Return all of the entries below, word for word. Omit each picture.

(Beginning of SOURCE MATERIAL)

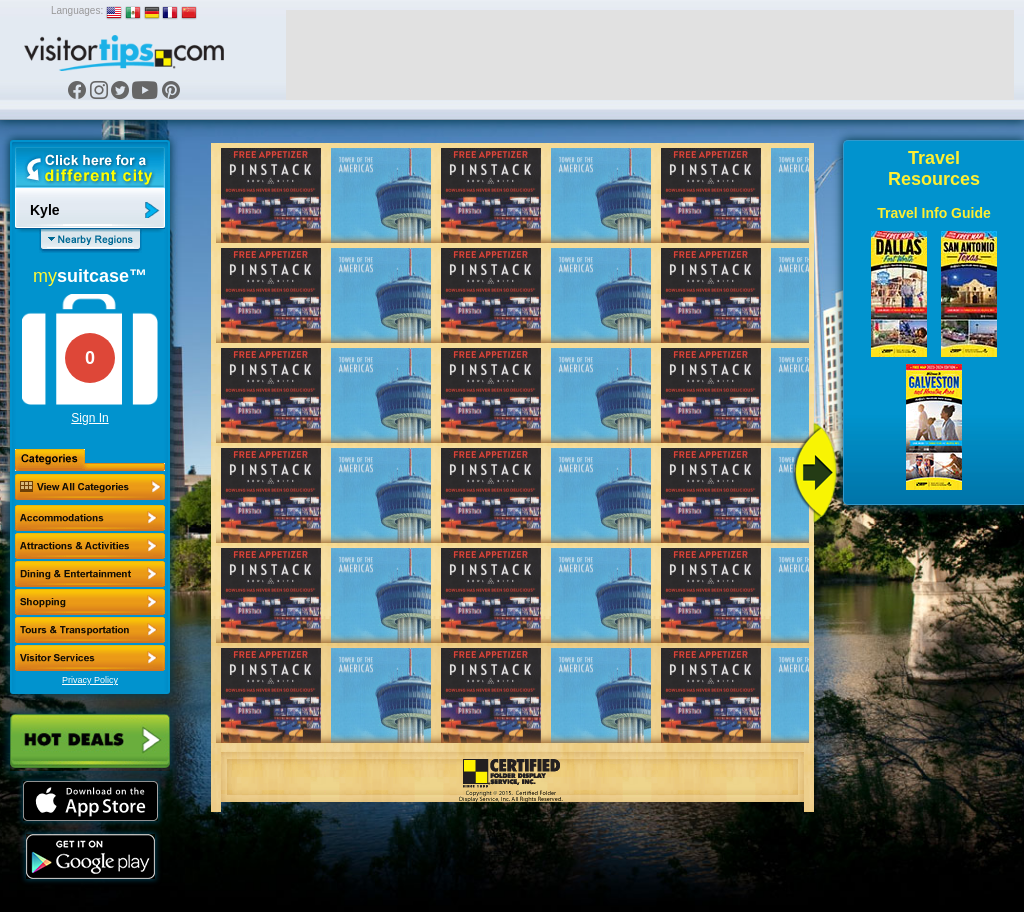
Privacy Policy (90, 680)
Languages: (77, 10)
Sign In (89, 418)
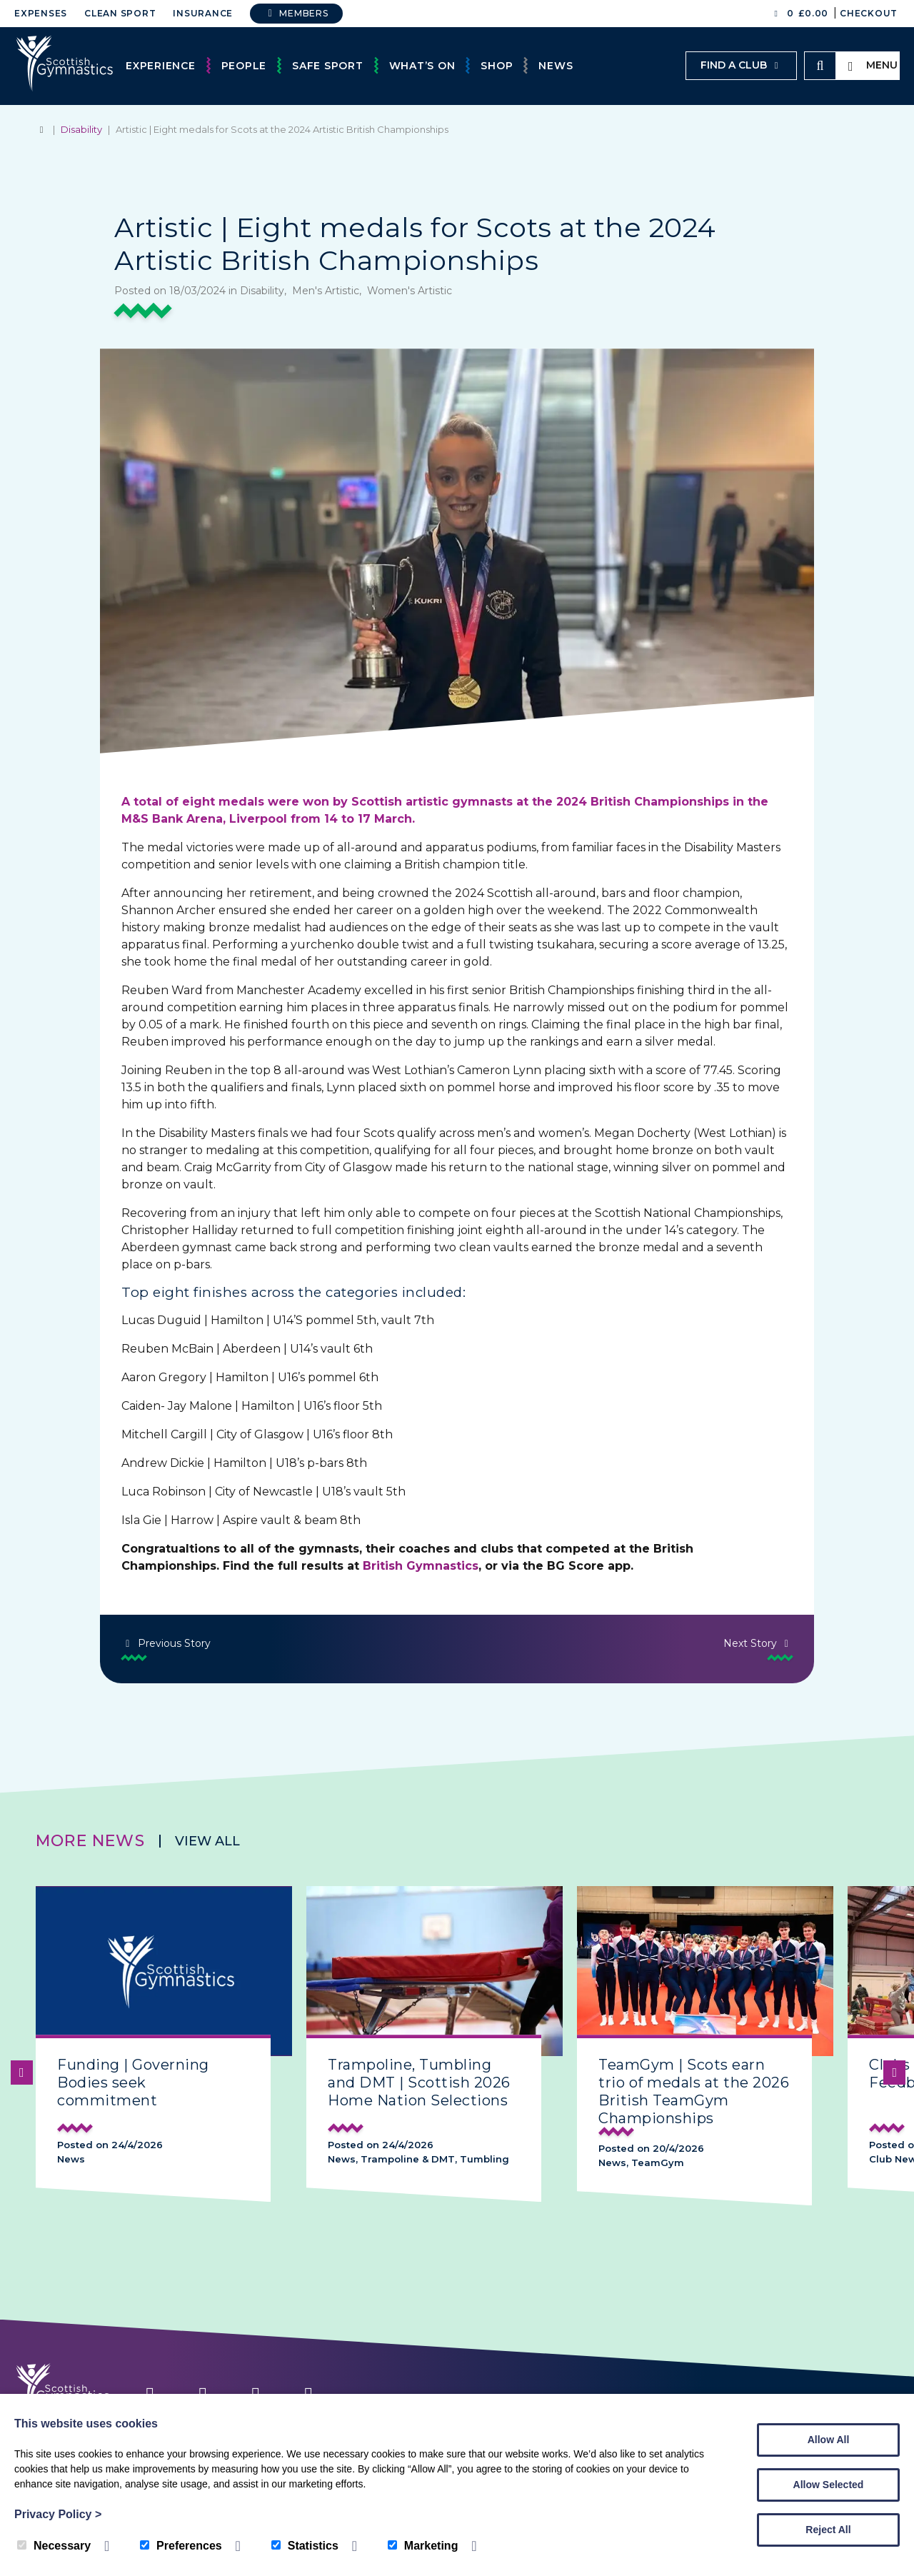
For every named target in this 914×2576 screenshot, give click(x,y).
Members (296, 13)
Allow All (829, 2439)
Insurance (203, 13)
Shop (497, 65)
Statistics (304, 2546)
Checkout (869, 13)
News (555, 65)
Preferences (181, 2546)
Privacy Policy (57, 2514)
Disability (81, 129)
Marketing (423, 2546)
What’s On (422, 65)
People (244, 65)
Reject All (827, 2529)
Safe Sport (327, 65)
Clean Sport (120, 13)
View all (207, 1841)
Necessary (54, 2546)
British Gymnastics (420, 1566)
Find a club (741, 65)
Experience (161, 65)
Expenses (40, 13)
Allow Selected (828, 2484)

(End of SOURCE MATERIAL)

◆ **EXERCISE RESPONSE**:
Privacy Policy (90, 680)
Languages: (77, 10)
Sign In (89, 418)
For every named target in this 914×2576 screenshot, give click(x,y).
Members (296, 13)
Allow All (829, 2439)
Insurance (203, 13)
Shop (497, 65)
Statistics (304, 2546)
Checkout (869, 13)
News (555, 65)
Preferences (181, 2546)
Privacy Policy (57, 2514)
Disability (81, 129)
Marketing (423, 2546)
What’s On (422, 65)
People (244, 65)
Reject All (827, 2529)
Safe Sport (327, 65)
Clean Sport (120, 13)
View all (207, 1841)
Necessary (54, 2546)
British Gymnastics (420, 1566)
Find a club (741, 65)
Experience (161, 65)
Expenses (40, 13)
Allow Selected (828, 2484)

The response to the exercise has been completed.